Exercise requirements
Each line from the opening of the records that follow to the line with "Hauswasserautomat" needs to be written out exactly. Add nothing.

Source material
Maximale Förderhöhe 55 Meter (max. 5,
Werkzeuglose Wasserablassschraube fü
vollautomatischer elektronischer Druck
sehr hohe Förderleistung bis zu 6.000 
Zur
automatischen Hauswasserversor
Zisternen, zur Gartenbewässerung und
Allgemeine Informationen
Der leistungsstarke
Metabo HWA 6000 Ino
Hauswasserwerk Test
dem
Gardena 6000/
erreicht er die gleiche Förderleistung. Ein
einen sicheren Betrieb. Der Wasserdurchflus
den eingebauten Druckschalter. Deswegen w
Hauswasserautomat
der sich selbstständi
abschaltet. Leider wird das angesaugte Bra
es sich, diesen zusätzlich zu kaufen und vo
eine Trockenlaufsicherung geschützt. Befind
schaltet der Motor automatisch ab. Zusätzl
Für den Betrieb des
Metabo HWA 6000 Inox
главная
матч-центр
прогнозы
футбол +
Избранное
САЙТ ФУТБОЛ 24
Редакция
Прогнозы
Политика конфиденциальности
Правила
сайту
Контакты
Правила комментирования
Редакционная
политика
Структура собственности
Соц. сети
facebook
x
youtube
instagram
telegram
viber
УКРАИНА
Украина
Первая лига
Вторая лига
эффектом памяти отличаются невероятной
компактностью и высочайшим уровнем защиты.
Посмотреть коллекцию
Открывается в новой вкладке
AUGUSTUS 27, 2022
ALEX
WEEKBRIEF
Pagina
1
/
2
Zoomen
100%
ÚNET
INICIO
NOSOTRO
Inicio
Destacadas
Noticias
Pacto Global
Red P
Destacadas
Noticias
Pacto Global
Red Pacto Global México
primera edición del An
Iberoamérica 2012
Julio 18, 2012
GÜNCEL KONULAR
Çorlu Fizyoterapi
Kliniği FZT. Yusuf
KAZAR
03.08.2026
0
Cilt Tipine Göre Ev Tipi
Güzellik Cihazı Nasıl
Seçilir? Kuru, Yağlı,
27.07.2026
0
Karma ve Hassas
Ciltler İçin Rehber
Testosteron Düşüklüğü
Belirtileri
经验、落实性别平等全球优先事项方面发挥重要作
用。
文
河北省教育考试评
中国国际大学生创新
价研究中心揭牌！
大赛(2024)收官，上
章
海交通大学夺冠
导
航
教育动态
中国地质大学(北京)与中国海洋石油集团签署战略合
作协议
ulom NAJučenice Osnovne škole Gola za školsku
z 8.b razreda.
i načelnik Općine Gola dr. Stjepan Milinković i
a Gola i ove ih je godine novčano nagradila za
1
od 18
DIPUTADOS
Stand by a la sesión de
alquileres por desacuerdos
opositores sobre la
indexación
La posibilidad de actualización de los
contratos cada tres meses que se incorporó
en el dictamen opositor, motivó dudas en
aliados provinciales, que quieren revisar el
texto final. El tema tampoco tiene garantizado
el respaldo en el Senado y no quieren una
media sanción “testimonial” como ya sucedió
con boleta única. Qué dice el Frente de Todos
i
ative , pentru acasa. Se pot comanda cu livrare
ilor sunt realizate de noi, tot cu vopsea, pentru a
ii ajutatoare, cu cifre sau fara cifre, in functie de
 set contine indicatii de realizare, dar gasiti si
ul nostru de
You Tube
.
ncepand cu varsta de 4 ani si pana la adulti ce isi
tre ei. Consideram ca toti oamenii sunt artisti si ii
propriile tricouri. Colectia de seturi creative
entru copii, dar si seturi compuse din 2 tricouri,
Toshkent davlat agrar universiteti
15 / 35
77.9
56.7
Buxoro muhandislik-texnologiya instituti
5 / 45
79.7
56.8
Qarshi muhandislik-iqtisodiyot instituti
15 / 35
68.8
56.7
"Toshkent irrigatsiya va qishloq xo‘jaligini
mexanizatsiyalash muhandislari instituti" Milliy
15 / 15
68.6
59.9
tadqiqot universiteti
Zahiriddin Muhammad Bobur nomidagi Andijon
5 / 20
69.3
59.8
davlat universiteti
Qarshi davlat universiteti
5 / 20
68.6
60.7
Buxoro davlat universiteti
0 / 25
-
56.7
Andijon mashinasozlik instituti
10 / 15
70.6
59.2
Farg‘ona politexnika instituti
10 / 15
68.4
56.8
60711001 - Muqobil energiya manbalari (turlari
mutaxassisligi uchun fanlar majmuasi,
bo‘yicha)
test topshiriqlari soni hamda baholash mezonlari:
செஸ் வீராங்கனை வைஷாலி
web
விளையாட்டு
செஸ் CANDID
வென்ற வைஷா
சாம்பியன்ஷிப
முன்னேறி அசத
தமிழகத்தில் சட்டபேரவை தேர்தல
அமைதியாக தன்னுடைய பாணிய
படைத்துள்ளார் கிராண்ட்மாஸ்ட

Answer section
Maximale Förderhöhe 55 Meter (max. 5,
Werkzeuglose Wasserablassschraube fü
vollautomatischer elektronischer Druck
sehr hohe Förderleistung bis zu 6.000 
Zur
automatischen Hauswasserversor
Zisternen, zur Gartenbewässerung und
Allgemeine Informationen
Der leistungsstarke
Metabo HWA 6000 Ino
Hauswasserwerk Test
dem
Gardena 6000/
erreicht er die gleiche Förderleistung. Ein
einen sicheren Betrieb. Der Wasserdurchflus
den eingebauten Druckschalter. Deswegen w
Hauswasserautomat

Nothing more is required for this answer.